Adipati Agung Tristan tampak seperti orang mati. Saat ia mengurung diri di ruang belajar di rumahnya, kepalanya tertahan di antara kedua tangannya, “kurus kering” mungkin adalah cara paling halus untuk menggambarkan keadaannya saat itu.
Setelah menyaksikan kekuatan Liam dan para naga, Tristan hanya ingin mencapai kesepakatan gencatan senjata secepat mungkin. Namun, yang membuatnya kecewa, negosiasi terbarunya dengan Scarlet hampir tidak menghasilkan kemajuan. Tuntutan Scarlet terlalu keras, sehingga menyetujuinya sama saja dengan mengutuk bangsanya ke dalam kehancuran ekonomi selama seabad berikutnya.
Oleh karena itu, Tristan terpaksa menjalani negosiasi sambil mencari seseorang— siapa pun —yang bisa menjadi penengah antara dirinya dan Liam. Pilihan pertamanya adalah Flora, dan ia langsung menghubunginya, tetapi Flora pun langsung menolaknya dengan tegas. Setelah itu, ia menghubungi Bruno setelah mendengar rumor hubungannya dengan Liam, tetapi ditolak dengan begitu halus hingga membuatnya merinding.
Dia tikus yang terpojok. Hanya masalah waktu sebelum dia terpaksa menerima tuntutan Scarlet.
“Yang Mulia!!!”
Tiba-tiba, seorang pria masuk ke ruang kerja tanpa mengetuk pintu.

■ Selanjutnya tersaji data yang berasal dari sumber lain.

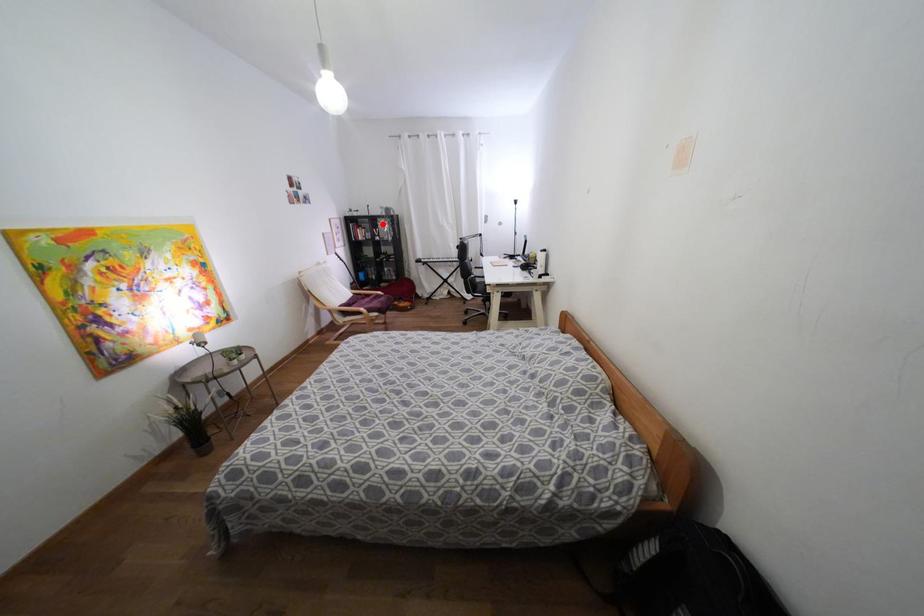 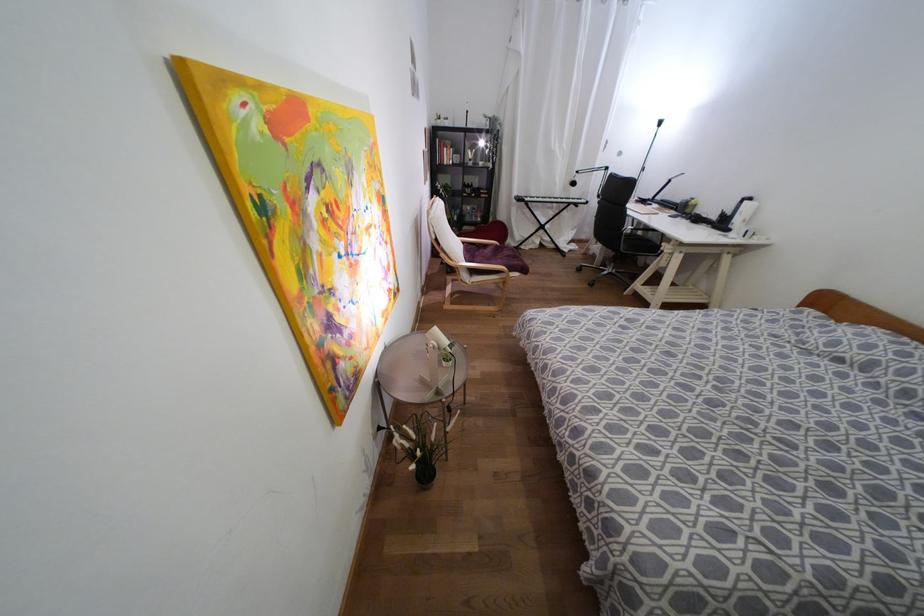 Locate, in the second image, the point that corresponds to the highlighted location in the first image.

(480, 143)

Biasanya, Tristan bisa langsung memenggalnya di tempat karena perilaku tidak sopan seperti itu—bagaimanapun juga, ruang pribadi atau bukan, ini tetap ruang kerja sang adipati agung—tetapi Tristan tidak lagi punya energi untuk tersinggung, apalagi memarahi bawahannya
Dia hanya bisa mengalihkan tatapannya yang muram ke arah pria itu dan bergumam, “Ada apa…?”
“Saya menemukannya!” seru pria itu.
“‘Dia’…?” Kepala Tristan tertunduk, tatapannya kosong dan hampa. Pikirannya yang lelah berusaha keras mengingat bahkan perintahnya sendiri.
“Ya! Wanita yang kau suruh aku cari—aku menemukannya!”
“Wanita yang ku… suruh kau… Ah!” Dengan napas tercekat, Tristan kembali bersemangat, matanya kini berbinar penuh harapan. “Kau menemukannya? Benarkah?!”
“Ya!”
“Kalau begitu, bawa dia ke sini sekarang juga!”
“Eh, yah, dia bilang dia sibuk di—”
“Sekarang bukan waktunya untuk itu! Bawa dia padaku! ”
“Se-Segera!”
Bawahan itu berlari keluar ruangan dengan tergesa-gesa, meninggalkan Tristan sendirian sekali lagi. Namun tidak seperti sebelumnya, ekspresinya tidak lagi menyatu dengan ruang kerjanya yang gelap dan suram
“Kami menemukannya… Akhirnya… Ya, akhirnya!”
Matanya menyala-nyala dengan kehidupan—seperti orang sekarat yang menemukan harapan di tengah dunia yang tandus.